Trumpy as fuck, is what I'm saying, but we can't let that change what democracy is about, and that's kind of why I'm not coming down harder on either of them. They are who and what they are, they won their elections, and we sort of have to deal with them just like they are. If we wanted someone different to deal with, we could have worked to elect them, but we didn't.

I do fully agree with you about running as "Republican lite" though, the fucking GOP isn't big on subtlety just now, and we have achieved much better results running on our actual values than trying to pander to Bubbas in diners. Bubba may not be all that bright, but he can tell when he's being sold something.

-Doug in Sugar Pine

dinthebeast said...

The "golden" fiberglass statue of Fergus that they're worshiping at CPAC was made in Mexico.

-Doug in Sugar Pine

Anonymous said...

“This is what Blanche Lincoln and Claire McCaskle found out. May as well go big because you’re gonna lose next time anyway.”

I don’t think that’s the lesson politicians will take away from those guys’ losses.
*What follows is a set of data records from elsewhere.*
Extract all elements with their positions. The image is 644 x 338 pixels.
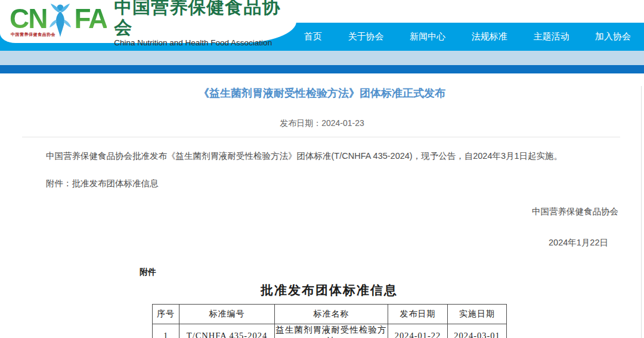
attachment-table-title: 批准发布团体标准信息 bbox=[152, 282, 506, 299]
nav-item-join[interactable]: 加入协会 bbox=[595, 31, 631, 42]
page: 首页 关于协会 新闻中心 法规标准 主题活动 加入协会 CN bbox=[0, 0, 644, 338]
org-names: 中国营养保健食品协会 China Nutrition and Health Fo… bbox=[114, 0, 296, 47]
divider bbox=[22, 137, 620, 137]
attachment-label: 附件 bbox=[140, 267, 644, 278]
article-paragraph: 中国营养保健食品协会批准发布《益生菌剂胃液耐受性检验方法》团体标准(T/CNHF… bbox=[46, 150, 587, 162]
cell-impl-date: 2024-03-01 bbox=[448, 324, 507, 338]
logo-letters-fa: FA bbox=[74, 3, 107, 34]
nav-item-regulations[interactable]: 法规标准 bbox=[472, 31, 507, 42]
org-name-zh: 中国营养保健食品协会 bbox=[114, 0, 296, 38]
logo-acronym: CN FA 中国营养保健食品协会 bbox=[10, 3, 107, 40]
nav-item-home[interactable]: 首页 bbox=[304, 31, 322, 42]
signature-org: 中国营养保健食品协会 bbox=[0, 206, 644, 217]
org-name-en: China Nutrition and Health Food Associat… bbox=[114, 38, 296, 47]
logo-subtext: 中国营养保健食品协会 bbox=[11, 32, 55, 38]
signature-date: 2024年1月22日 bbox=[0, 237, 644, 248]
logo[interactable]: CN FA 中国营养保健食品协会 中国营养保健食品协会 China Nu bbox=[0, 0, 296, 43]
table-header-row: 序号 标准编号 标准名称 发布日期 实施日期 bbox=[153, 305, 507, 324]
publish-date: 发布日期：2024-01-23 bbox=[0, 118, 644, 129]
site-header: 首页 关于协会 新闻中心 法规标准 主题活动 加入协会 CN bbox=[0, 0, 644, 51]
attachment-line[interactable]: 附件：批准发布团体标准信息 bbox=[46, 178, 644, 189]
col-header-std-number: 标准编号 bbox=[179, 305, 275, 324]
nav-items: 首页 关于协会 新闻中心 法规标准 主题活动 加入协会 bbox=[291, 23, 644, 51]
nav-item-activities[interactable]: 主题活动 bbox=[533, 31, 569, 42]
cell-std-name: 益生菌剂胃液耐受性检验方法 bbox=[275, 324, 388, 338]
col-header-pub-date: 发布日期 bbox=[388, 305, 448, 324]
col-header-impl-date: 实施日期 bbox=[448, 305, 507, 324]
col-header-std-name: 标准名称 bbox=[275, 305, 388, 324]
content-right-edge-line bbox=[641, 86, 642, 338]
band-light-blue bbox=[0, 51, 644, 65]
col-header-index: 序号 bbox=[153, 305, 179, 324]
band-dark-blue bbox=[0, 65, 644, 73]
standards-table: 序号 标准编号 标准名称 发布日期 实施日期 1 T/CNHFA 435-202… bbox=[152, 304, 507, 338]
cell-std-number: T/CNHFA 435-2024 bbox=[179, 324, 275, 338]
nav-item-news[interactable]: 新闻中心 bbox=[410, 31, 445, 42]
cell-index: 1 bbox=[153, 324, 179, 338]
logo-letters-cn: CN bbox=[10, 3, 47, 34]
cell-pub-date: 2024-01-22 bbox=[388, 324, 448, 338]
scanned-attachment: 附件 批准发布团体标准信息 序号 标准编号 标准名称 发布日期 实施日期 1 T… bbox=[0, 267, 644, 338]
article-content: 《益生菌剂胃液耐受性检验方法》团体标准正式发布 发布日期：2024-01-23 … bbox=[0, 86, 644, 338]
nav-item-about[interactable]: 关于协会 bbox=[348, 31, 383, 42]
article-title: 《益生菌剂胃液耐受性检验方法》团体标准正式发布 bbox=[0, 86, 644, 100]
table-row: 1 T/CNHFA 435-2024 益生菌剂胃液耐受性检验方法 2024-01… bbox=[153, 324, 507, 338]
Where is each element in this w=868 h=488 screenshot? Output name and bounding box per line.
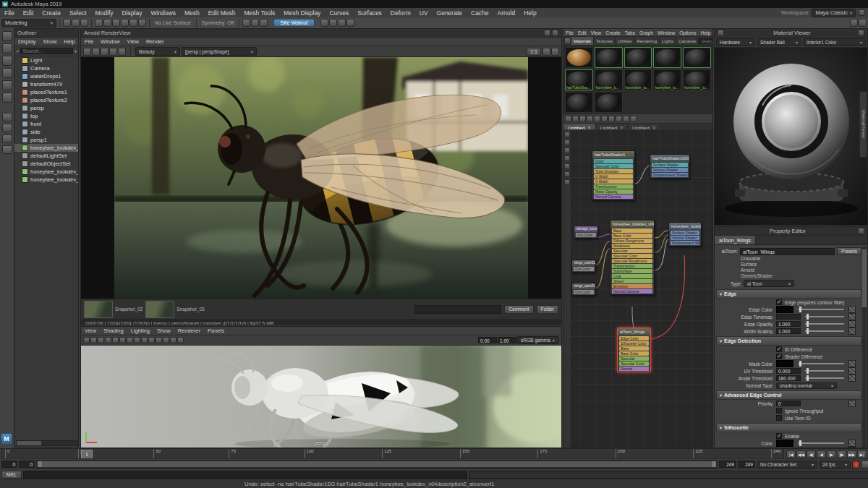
map-button[interactable] bbox=[848, 306, 856, 313]
range-start-handle[interactable] bbox=[38, 461, 42, 467]
node-port-row[interactable]: Color bbox=[594, 159, 633, 163]
node-hairTubeShader1[interactable]: hairTubeShader1 ColorSpecular ColorTube … bbox=[592, 150, 635, 200]
viewport-menu-item[interactable]: Show bbox=[153, 328, 174, 334]
step-back-key-icon[interactable]: ◀◀ bbox=[796, 450, 806, 458]
node-port-row[interactable]: Coat bbox=[612, 274, 652, 278]
property-editor-tab[interactable]: aiToon_Wings bbox=[715, 236, 756, 244]
gamma-field[interactable]: 1.00 bbox=[498, 337, 516, 343]
move-tool-icon[interactable] bbox=[2, 68, 12, 78]
node-port-row[interactable]: Silhouette Color bbox=[619, 341, 649, 346]
outliner-item[interactable]: defaultObjectSet bbox=[14, 160, 78, 168]
node-port-row[interactable]: Displacement Shader bbox=[652, 173, 688, 177]
node-port-row[interactable]: Volume Shader bbox=[671, 236, 699, 240]
materials-category-icon[interactable] bbox=[564, 147, 570, 153]
range-slider-bar[interactable] bbox=[38, 461, 716, 467]
outliner-item[interactable]: defaultLightSet bbox=[14, 152, 78, 160]
hypershade-menu-item[interactable]: Tabs bbox=[623, 30, 637, 35]
hypershade-menu-item[interactable]: Options bbox=[677, 30, 698, 35]
edge-color-slider[interactable] bbox=[798, 309, 844, 310]
node-honeybee-standard-surface[interactable]: honeybee_lookdev_v04... BaseBase ColorDi… bbox=[610, 220, 655, 295]
render-view-menu-item[interactable]: View bbox=[124, 38, 142, 45]
range-end-handle[interactable] bbox=[712, 461, 716, 467]
node-port-row[interactable]: Subsurface bbox=[612, 269, 652, 273]
select-by-hierarchy-icon[interactable] bbox=[63, 19, 71, 27]
edge-color-swatch[interactable] bbox=[776, 306, 793, 313]
menu-item[interactable]: Surfaces bbox=[353, 9, 386, 17]
outliner-item[interactable]: honeybee_lookdev_v04... bbox=[14, 168, 78, 176]
viewer-environment-selector[interactable]: Interior1 Color▾ bbox=[803, 38, 866, 46]
uv-threshold-slider[interactable] bbox=[805, 370, 844, 372]
node-port-row[interactable]: Specular bbox=[612, 249, 652, 253]
shader-link-item[interactable]: Arnold bbox=[741, 267, 861, 273]
snap-to-curve-icon[interactable] bbox=[103, 19, 111, 27]
node-port-row[interactable]: Out Color bbox=[574, 290, 594, 294]
paused-viewport-icon[interactable] bbox=[850, 19, 858, 27]
input-output-connections-icon[interactable] bbox=[587, 116, 593, 122]
edge-enable-checkbox[interactable] bbox=[776, 299, 782, 305]
field-chart-icon[interactable] bbox=[163, 337, 169, 343]
safe-action-icon[interactable] bbox=[170, 337, 176, 343]
live-session-button[interactable]: Site Walnut bbox=[273, 19, 314, 27]
silhouette-enable-checkbox[interactable] bbox=[776, 433, 782, 439]
open-render-view-icon[interactable] bbox=[320, 19, 328, 27]
select-by-component-type-icon[interactable] bbox=[80, 19, 88, 27]
textures-category-icon[interactable] bbox=[564, 155, 570, 161]
map-button[interactable] bbox=[848, 400, 856, 407]
node-port-row[interactable]: Diffuse Roughness bbox=[612, 239, 652, 243]
symmetry-label[interactable]: Symmetry: Off bbox=[200, 20, 237, 25]
outliner-item[interactable]: Camera bbox=[14, 64, 78, 72]
aov-selector[interactable]: Beauty▾ bbox=[135, 47, 180, 56]
node-wings-spec01[interactable]: wings_spec01 Out Color bbox=[571, 283, 596, 296]
snap-to-projected-center-icon[interactable] bbox=[121, 19, 129, 27]
paint-select-tool-icon[interactable] bbox=[2, 56, 12, 66]
snap-to-grid-icon[interactable] bbox=[95, 19, 103, 27]
folder-button[interactable]: Folder bbox=[537, 305, 558, 314]
map-button[interactable] bbox=[848, 360, 856, 367]
play-backwards-icon[interactable]: ◀ bbox=[817, 450, 826, 458]
snapshot-thumbnail[interactable] bbox=[145, 301, 174, 318]
section-header-silhouette[interactable]: ▾Silhouette bbox=[716, 423, 861, 432]
snapshot-thumbnail[interactable] bbox=[84, 301, 113, 318]
filter-icon[interactable] bbox=[623, 116, 629, 122]
scale-tool-icon[interactable] bbox=[2, 93, 12, 103]
shader-link-item[interactable]: GenericShader bbox=[741, 273, 861, 279]
snapshot-icon[interactable] bbox=[101, 48, 109, 56]
snapshot-comment-input[interactable] bbox=[414, 305, 501, 314]
camera-attributes-icon[interactable] bbox=[98, 337, 104, 343]
node-port-row[interactable]: Base Color bbox=[612, 234, 652, 238]
render-image-area[interactable] bbox=[81, 57, 561, 299]
node-port-row[interactable]: Normal bbox=[619, 367, 649, 371]
map-button[interactable] bbox=[848, 328, 856, 335]
node-port-row[interactable]: Specular Roughness bbox=[612, 259, 652, 263]
property-editor-scrollbar[interactable] bbox=[862, 247, 867, 448]
uv-threshold-field[interactable]: 0.000 bbox=[776, 368, 801, 374]
go-to-start-icon[interactable]: |◀ bbox=[786, 450, 796, 458]
width-scaling-slider[interactable] bbox=[805, 330, 844, 332]
lights-category-icon[interactable] bbox=[564, 163, 570, 169]
browser-category-tab[interactable]: Textures bbox=[594, 37, 616, 45]
refresh-render-icon[interactable] bbox=[542, 48, 550, 56]
id-difference-checkbox[interactable] bbox=[776, 346, 782, 352]
section-header-edge[interactable]: ▾Edge bbox=[716, 289, 861, 299]
viewport-menu-item[interactable]: Panels bbox=[204, 328, 228, 334]
angle-threshold-field[interactable]: 180.000 bbox=[776, 375, 801, 381]
save-image-icon[interactable] bbox=[83, 48, 91, 56]
menu-item[interactable]: Curves bbox=[325, 9, 353, 17]
type-selector[interactable]: ai Toon▾ bbox=[744, 280, 794, 287]
render-view-menu-item[interactable]: Render bbox=[142, 38, 168, 45]
comment-button[interactable]: Comment bbox=[504, 305, 533, 314]
node-port-row[interactable]: Base Color bbox=[619, 351, 649, 356]
node-port-row[interactable]: Base bbox=[619, 346, 649, 351]
node-port-row[interactable]: Specular bbox=[619, 356, 649, 361]
material-swatch[interactable] bbox=[595, 47, 623, 68]
menu-item[interactable]: Modify bbox=[91, 9, 118, 17]
viewport-menu-item[interactable]: Renderer bbox=[174, 328, 204, 334]
workspace-gear-icon[interactable] bbox=[859, 9, 865, 16]
mask-color-swatch[interactable] bbox=[776, 360, 793, 367]
browser-category-tab[interactable]: Rendering bbox=[634, 37, 660, 45]
viewport-menu-item[interactable]: Shading bbox=[100, 328, 127, 334]
node-port-row[interactable]: Out Color bbox=[576, 233, 596, 237]
edge-tonemap-slider[interactable] bbox=[805, 316, 844, 317]
material-swatch[interactable] bbox=[565, 92, 593, 113]
bookmark-icon[interactable] bbox=[105, 337, 111, 343]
Being a centrist doesn’t guarantee you’ll get elected in a state like Arkansas or Missouri, but it is an absolute certainty that those states will never elect an Alexandria Ocasio-Cortez. (Barring some unique circumstances like Doug Jones winning in Alabama when his opponent disqualified himself by being a perv.)

For me, the bigger problem is not that folks like Manchin and Sinema exist; it’s that the Democrats picked up so few Senate seats, even after Trump’s flaming train wreck of a presidency, that they are now dependent on the votes of folks like Manchin and Sinema for their majority.

mike from iowa said...

Dems electoral problems stem from the hard to explain fact voters prefer magat lies to Liberal truths.

Gambler2 said...

Dinthe beast seaid....

And they are still considering legislation that would allow the state legislature to ignore the votes cast in a presidential election and just appoint whatever electors they want.
I am wondering if this proposed law could stand against a court challenge based on the 14th Amendment. "No state shall make or enforce any law which shall abridge the privileges or immunities of citizens of the United States; nor shall any state deprive any person of life, liberty, or property, without due process of law; nor deny to any person within its jurisdiction the equal protection of the laws."

It seem as if overturning the votes of Millions of citizens would be a violation of their rights. I am not a lawyer so I really don't know if the proposed Arizona law would qualify.

dinthebeast said...

Oh, their batshittery gets slapped down in the courts regularly, that's why they are on such a crusade to confirm wingnut judges.

-Doug in Sugar Pine

PilotX said...

dinthebeast said...

Here's Heather McGhee's TED talk about how racism costs everyone, especially the racists:

-Doug in Sugar Pine

dinthebeast said...

Found on Susie Madrak's blog:

Jennifer Cohn
Feb 28, 2021
Yike. Paul Manafort intended for the Trump campaign's polling data to go to Serhiy Lyovochkin. Per the NYT in 2005, Lyovochkin was involved in the conspiracy to HACK ELECTRONIC ELECTION RESULTS in Ukraine's 2004 presidential election.